Exercise directions >> Exact repetition is required: reproduce every line of the data.

[Stored data entries]
--------------------------------
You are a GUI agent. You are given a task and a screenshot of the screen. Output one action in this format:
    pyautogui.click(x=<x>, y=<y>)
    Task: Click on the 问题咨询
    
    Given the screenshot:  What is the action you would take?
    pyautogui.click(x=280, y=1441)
--------------------------------
Result below >>
You are a GUI agent. You are given a task and a screenshot of the screen. Output one action in this format:
    pyautogui.click(x=<x>, y=<y>)
    Task: Click on the 问题咨询
    
    Given the screenshot:  What is the action you would take?
    pyautogui.click(x=280, y=1441)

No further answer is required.